Near this spot, on January 23, 1982, a World Airways DC-10 airliner with 210 people aboard skidded into Boston Harbor. Two passengers are presumed drowned. Logan International Airport wishes to express its gratitude to the men and women of the airport security forces who courageously saved all other passengers and World Airways aircraft personnel.

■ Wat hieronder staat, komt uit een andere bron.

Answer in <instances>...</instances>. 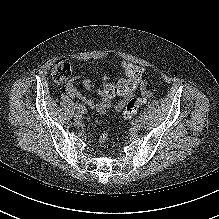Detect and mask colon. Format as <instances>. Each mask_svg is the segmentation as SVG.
I'll return each instance as SVG.
<instances>
[{
  "label": "colon",
  "mask_w": 219,
  "mask_h": 219,
  "mask_svg": "<svg viewBox=\"0 0 219 219\" xmlns=\"http://www.w3.org/2000/svg\"><path fill=\"white\" fill-rule=\"evenodd\" d=\"M71 63L69 59L63 58L58 60L52 68V77L58 82L62 83L69 79L71 76ZM123 71L126 78L117 82H110L105 80L102 87L103 102L101 105L102 111L110 108L111 99L115 97H125L121 109L125 120L132 119L137 113L138 109L146 102L145 97L134 96V91L139 84L142 83L143 70L137 65L125 63Z\"/></svg>",
  "instance_id": "1"
}]
</instances>
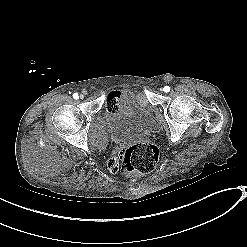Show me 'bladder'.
I'll list each match as a JSON object with an SVG mask.
<instances>
[{"label":"bladder","mask_w":247,"mask_h":247,"mask_svg":"<svg viewBox=\"0 0 247 247\" xmlns=\"http://www.w3.org/2000/svg\"><path fill=\"white\" fill-rule=\"evenodd\" d=\"M106 113L117 133V143L142 141L157 130L154 108L145 103L142 94L119 93Z\"/></svg>","instance_id":"31cf9c89"}]
</instances>
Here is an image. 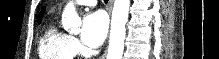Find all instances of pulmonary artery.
<instances>
[{
    "mask_svg": "<svg viewBox=\"0 0 219 59\" xmlns=\"http://www.w3.org/2000/svg\"><path fill=\"white\" fill-rule=\"evenodd\" d=\"M95 3H96L95 0H79L73 2V4L75 5H88V6H93Z\"/></svg>",
    "mask_w": 219,
    "mask_h": 59,
    "instance_id": "e3ab8cb5",
    "label": "pulmonary artery"
}]
</instances>
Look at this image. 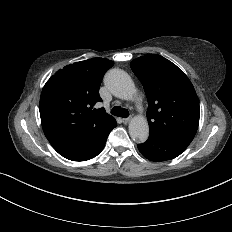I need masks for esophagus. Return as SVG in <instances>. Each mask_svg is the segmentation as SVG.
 Returning <instances> with one entry per match:
<instances>
[{
  "label": "esophagus",
  "instance_id": "esophagus-1",
  "mask_svg": "<svg viewBox=\"0 0 232 232\" xmlns=\"http://www.w3.org/2000/svg\"><path fill=\"white\" fill-rule=\"evenodd\" d=\"M122 121L124 124H127L130 121V118H124Z\"/></svg>",
  "mask_w": 232,
  "mask_h": 232
}]
</instances>
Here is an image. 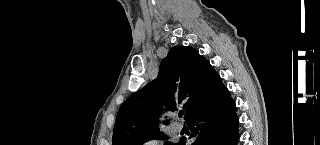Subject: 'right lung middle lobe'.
<instances>
[{
    "mask_svg": "<svg viewBox=\"0 0 320 145\" xmlns=\"http://www.w3.org/2000/svg\"><path fill=\"white\" fill-rule=\"evenodd\" d=\"M158 138H162V139H168V137H166L164 134H162L161 132L158 131H154L152 133H149L141 138H139L138 140H136L134 143H132V145H142L143 143L151 140V139H158ZM166 145H176L172 142H166Z\"/></svg>",
    "mask_w": 320,
    "mask_h": 145,
    "instance_id": "right-lung-middle-lobe-1",
    "label": "right lung middle lobe"
}]
</instances>
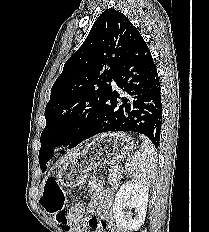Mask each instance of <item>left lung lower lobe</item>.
Segmentation results:
<instances>
[{
  "label": "left lung lower lobe",
  "mask_w": 209,
  "mask_h": 232,
  "mask_svg": "<svg viewBox=\"0 0 209 232\" xmlns=\"http://www.w3.org/2000/svg\"><path fill=\"white\" fill-rule=\"evenodd\" d=\"M115 82L127 95L120 96L112 91L83 141L104 132L132 131L147 136L156 148L159 147L162 125L160 81L142 37L120 68Z\"/></svg>",
  "instance_id": "obj_1"
}]
</instances>
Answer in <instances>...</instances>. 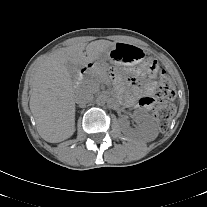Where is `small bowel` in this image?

De tekst brengt elk detail van de laatste minuten van deze vlucht weer moeiteloos terug. 'Ladies and gentlemen, please fasten your seatbelts. We will arrive at Boston Logan Airport in just a few minutes.' Mijn veiligheidsgordel zit al vast en ik zal blij zijn als we geland zijn. Het was een onrustige vlucht, met veel luchtzakken. Ik kijk door het raampje en zie een striemende stroom sneeuwvlokken, die horizontaal langs het raampje schieten. Brrr, slecht weer in Boston. Gelukkig hoef ik er niet doorheen. Ik hoef maar een paar uur te wachten op mijn aansluitende vlucht naar Amsterdam. De glijvlucht omlaag wordt plotseling onderbroken door een luchtzak, onmiddellijk gevolgd door een enorm klap. Het vliegtuig wordt met een enorme smak tegen de grond gesmeten. 'Brace, brace, brace,' klinkt het indringend uit de luidsprekers. Achter mij gilt een vrouw. Een kind krijst het uit. Ik duik voorover en blijf zitten met mijn handen achter op mijn hoofd en mijn hoofd zoveel mogelijk tussen mijn knieën. Het vliegtuig remt uit alle macht, de veiligheidsgordel snijdt in mijn buik. Een geluid van metaal op metaal en ik zie een lichtflits onder de stoelen voor mij vandaan komen. Ik ruik vonken. 'Brace, brace, brace.' Het geluid wordt overstemd door een enorm krakend geluid dat overal vandaan lijkt te komen terwijl de beweging vooruit met steeds meer bewegingen van links naar rechts gepaard gaat, als de staart van een enorme, kwispelende hond. Mijn hoofd zit klem tegen de leuning van de stoel voor mij. Dan gaat er een trilling en een enorm geratel door het vliegtuig, alsof we over een slechte klinkerweg rijden en de beweging vooruit wordt een beweging schuin naar beneden. Er klink een enorm geraas onder mij, alsof er plotseling een onweersbui langskomt, maar dan niet van boven, maar van onderen . Ik hang steeds verder voorover in mijn stoel; de veiligheidsgordel snijdt nu echt hard in mijn buik. Ik krijg bijna geen lucht meer. Dan voel ik een klap achter op mijn hoofd en nek, net achter mijn handen. 'Au'. Ik weet niet of ik het gil, fluister of alleen maar denk. Het wordt zwart voor mijn ogen.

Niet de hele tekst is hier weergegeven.